[Data provided Boundary: Start]

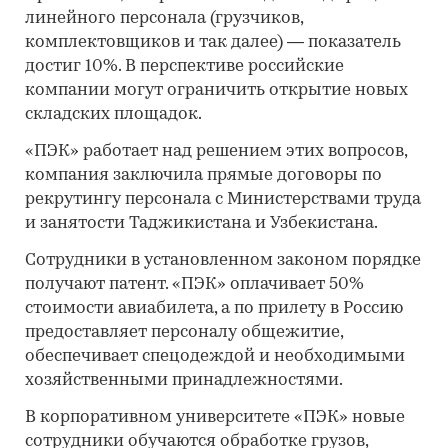
линейного персонала (грузчиков,
комплектовщиков и так далее) — показатель
достиг 10%. В перспективе российские
компании могут ограничить открытие новых
складских площадок.
«ПЭК» работает над решением этих вопросов,
компания заключила прямые договоры по
рекрутингу персонала с Министерствами труда
и занятости Таджикистана и Узбекистана.
Сотрудники в установленном законом порядке
получают патент. «ПЭК» оплачивает 50%
стоимости авиабилета, а по прилету в Россию
предоставляет персоналу общежитие,
обеспечивает спецодеждой и необходимыми
хозяйственными принадлежностями.
В корпоративном университете «ПЭК» новые
сотрудники обучаются обработке грузов,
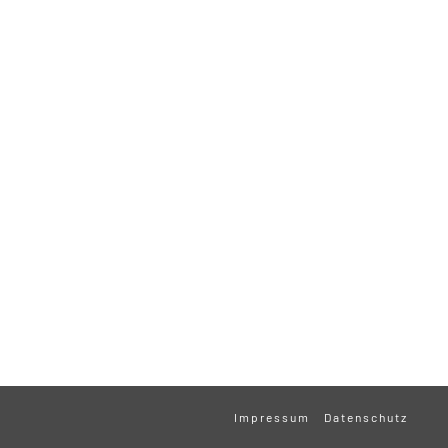
Impressum
Datenschutz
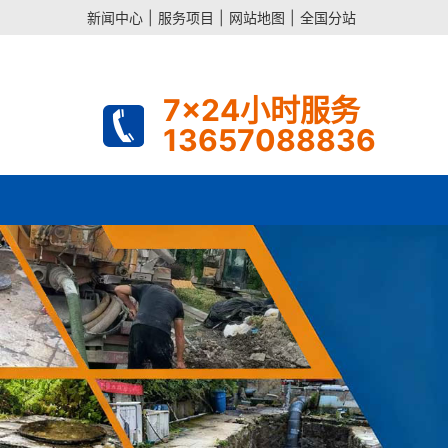
新闻中心
|
服务项目
|
网站地图
|
全国分站
7x24小时服务
13657088836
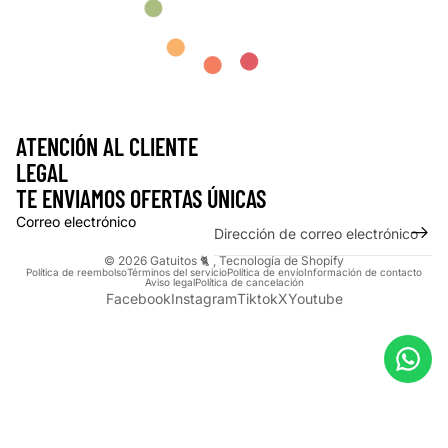
ATENCIÓN AL CLIENTE
LEGAL
TE ENVIAMOS OFERTAS ÚNICAS
Correo electrónico
© 2026
Gatuitos 🐈
,
Tecnología de Shopify
Política de reembolso
Términos del servicio
Política de envío
Información de contacto
Aviso legal
Política de cancelación
Facebook
Instagram
Tiktok
X
Youtube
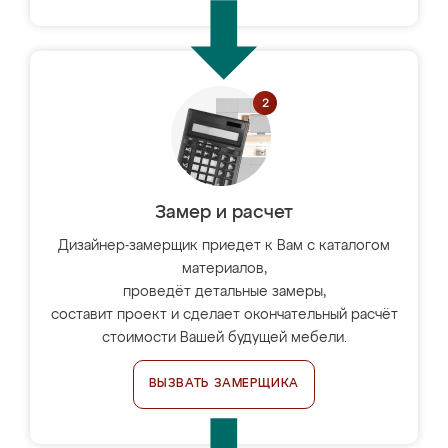
Замер и расчет
Дизайнер-замерщик приедет к Вам с каталогом
материалов,
проведёт детальные замеры,
составит проект и сделает окончательный расчёт
стоимости Вашей будущей мебели.
ВЫЗВАТЬ ЗАМЕРЩИКА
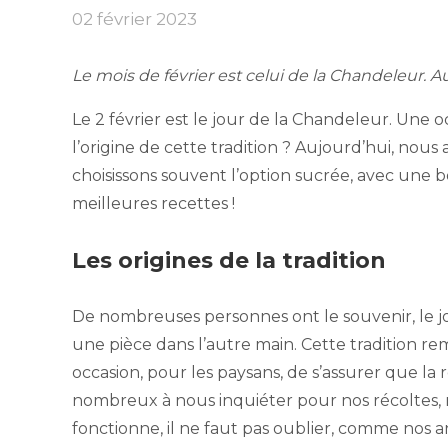
02 février 2023
Le mois de février est celui de la Chandeleur. 
Le 2 février est le jour de la Chandeleur. Une
l’origine de cette tradition ? Aujourd’hui, nous
choisissons souvent l’option sucrée, avec une b
meilleures recettes !
Les origines de la tradition
De nombreuses personnes ont le souvenir, le jo
une pièce dans l’autre main. Cette tradition re
occasion, pour les paysans, de s’assurer que l
nombreux à nous inquiéter pour nos récoltes, n
fonctionne, il ne faut pas oublier, comme nos a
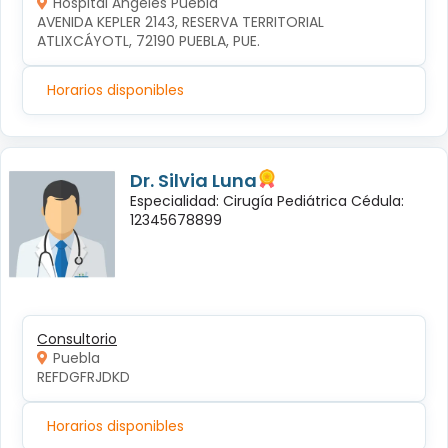
Hospital Ángeles Puebla
AVENIDA KEPLER 2143, RESERVA TERRITORIAL 
ATLIXCÁYOTL, 72190 PUEBLA, PUE.
Horarios disponibles
Dr. Silvia Luna
Especialidad: Cirugía Pediátrica Cédula:
12345678899
Consultorio
Puebla
REFDGFRJDKD
Horarios disponibles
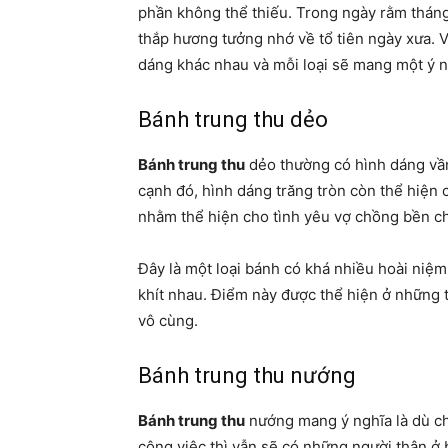
phần không thể thiếu. Trong ngày rằm thán
thắp hương tưởng nhớ về tổ tiên ngày xưa. V
dáng khác nhau và mỗi loại sẽ mang một ý n
Bánh trung thu dẻo
Bánh trung thu
dẻo thường có hình dáng vần
cạnh đó, hình dáng trăng tròn còn thể hiện 
nhằm thể hiện cho tình yêu vợ chồng bền ch
Đây là một loại bánh có khá nhiều hoài niệm
khít nhau. Điểm này được thể hiện ở những 
vô cùng.
Bánh trung thu nướng
Bánh trung thu
nướng mang ý nghĩa là dù ch
công việc thì vẫn sẽ có những người thân ở 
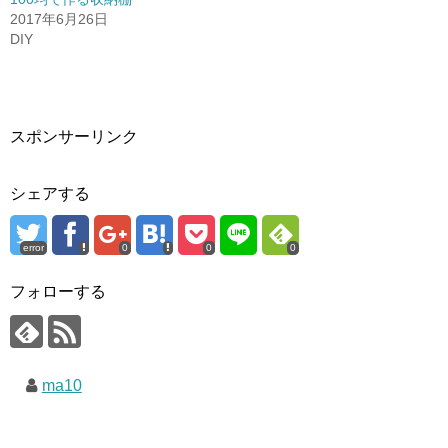
2017年6月26日
DIY
スポンサーリンク
シェアする
error
0
0
0
フォローする
ma10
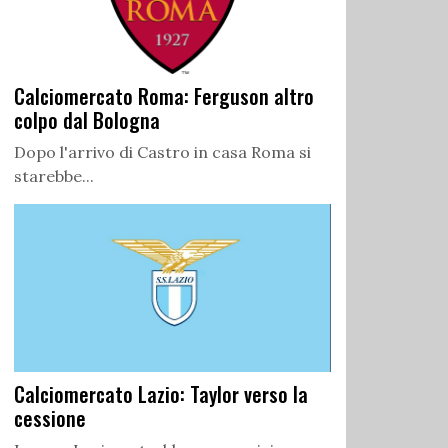
Calciomercato Roma: Ferguson altro
colpo dal Bologna
Dopo l'arrivo di Castro in casa Roma si
starebbe...
Calciomercato Lazio: Taylor verso la
cessione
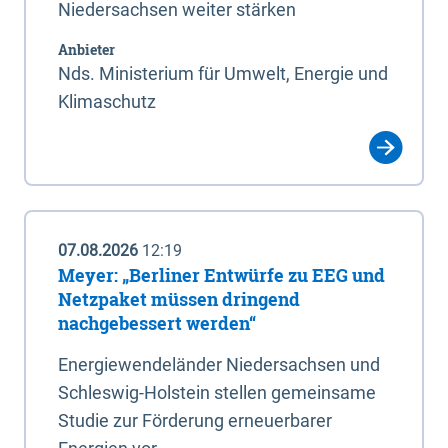
Niedersachsen weiter stärken
Anbieter
Nds. Ministerium für Umwelt, Energie und
Klimaschutz
07.08.2026
12:19
Meyer: „Berliner Entwürfe zu EEG und
Netzpaket müssen dringend
nachgebessert werden“
Energiewendeländer Niedersachsen und
Schleswig-Holstein stellen gemeinsame
Studie zur Förderung erneuerbarer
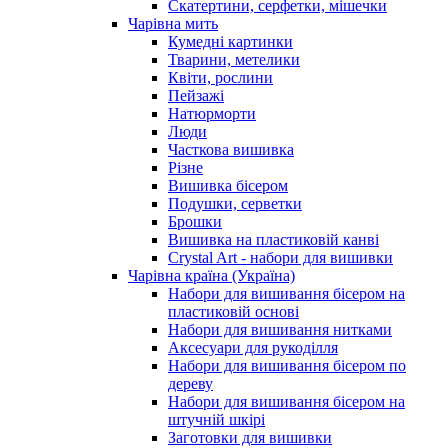
Скатертини, серфетки, мішечки
Чарiвна мить
Кумедні картинки
Тварини, метелики
Квіти, рослини
Пейзажі
Натюрморти
Люди
Часткова вишивка
Різне
Вишивка бісером
Подушки, серветки
Брошки
Вишивка на пластиковій канві
Crystal Art - набори для вишивки
Чарівна країна (Україна)
Набори для вишивання бісером на
пластиковій основі
Набори для вишивання нитками
Аксесуари для рукоділля
Набори для вишивання бісером по
дереву
Набори для вишивання бісером на
штучній шкірі
Заготовки для вишивки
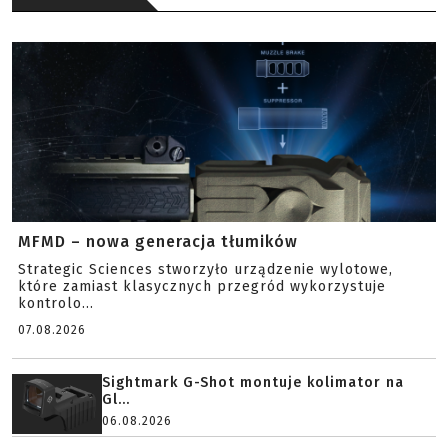
MFMD – nowa generacja tłumików
Strategic Sciences stworzyło urządzenie wylotowe,
które zamiast klasycznych przegród wykorzystuje
kontrolo...
07.08.2026
Sightmark G-Shot montuje kolimator na
Gl...
06.08.2026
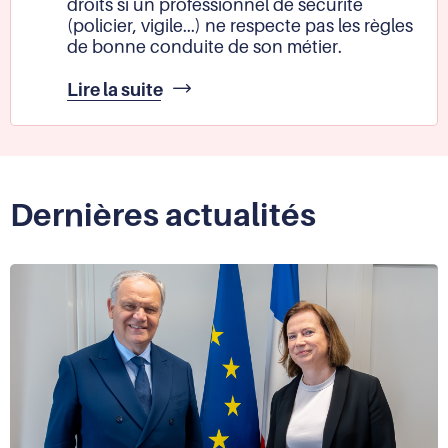
droits si un professionnel de sécurité
(policier, vigile...) ne respecte pas les règles
de bonne conduite de son métier.
Contrôler
Lire la suite
le
respect
de
la
déontologie
Dernières actualités
par
les
professionnels
de
la
sécurité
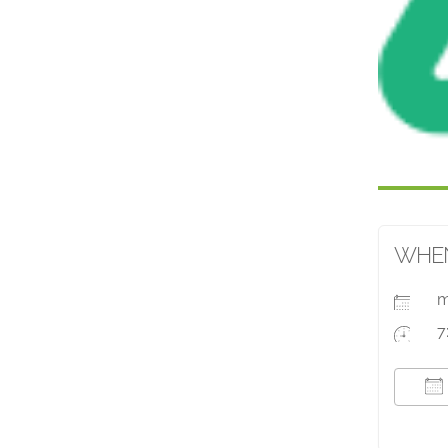
WHE
m
7
T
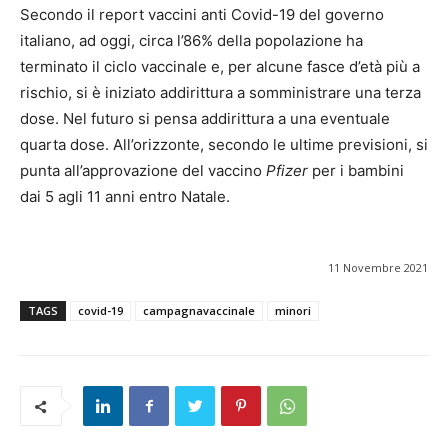
Secondo il report vaccini anti Covid-19 del governo
italiano, ad oggi, circa l’86% della popolazione ha
terminato il ciclo vaccinale e, per alcune fasce d’età più a
rischio, si è iniziato addirittura a somministrare una terza
dose. Nel futuro si pensa addirittura a una eventuale
quarta dose. All’orizzonte, secondo le ultime previsioni, si
punta all’approvazione del vaccino
Pfizer
per i bambini
dai 5 agli 11 anni entro Natale.
11 Novembre 2021
TAGS
covid-19
campagnavaccinale
minori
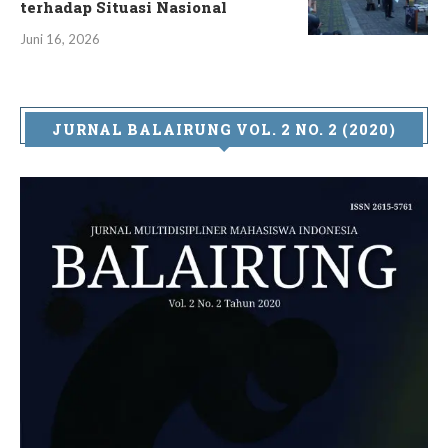
terhadap Situasi Nasional
Juni 16, 2026
JURNAL BALAIRUNG VOL. 2 NO. 2 (2020)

[Data provided Boundary: End]

What you have to do
Retype only the lines that run from the first line of the entries above to the line containing "Дизайнер-замерщик приедет к Вам с каталогом", both included. Do not carry over any pictures.

Result of the task
линейного персонала (грузчиков,
комплектовщиков и так далее) — показатель
достиг 10%. В перспективе российские
компании могут ограничить открытие новых
складских площадок.
«ПЭК» работает над решением этих вопросов,
компания заключила прямые договоры по
рекрутингу персонала с Министерствами труда
и занятости Таджикистана и Узбекистана.
Сотрудники в установленном законом порядке
получают патент. «ПЭК» оплачивает 50%
стоимости авиабилета, а по прилету в Россию
предоставляет персоналу общежитие,
обеспечивает спецодеждой и необходимыми
хозяйственными принадлежностями.
В корпоративном университете «ПЭК» новые
сотрудники обучаются обработке грузов,
Impressum
Datenschutz
新闻中心
|
服务项目
|
网站地图
|
全国分站
7x24小时服务
13657088836
ATENCIÓN AL CLIENTE
LEGAL
TE ENVIAMOS OFERTAS ÚNICAS
Correo electrónico
© 2026
Gatuitos 🐈
,
Tecnología de Shopify
Política de reembolso
Términos del servicio
Política de envío
Información de contacto
Aviso legal
Política de cancelación
Facebook
Instagram
Tiktok
X
Youtube
Замер и расчет
Дизайнер-замерщик приедет к Вам с каталогом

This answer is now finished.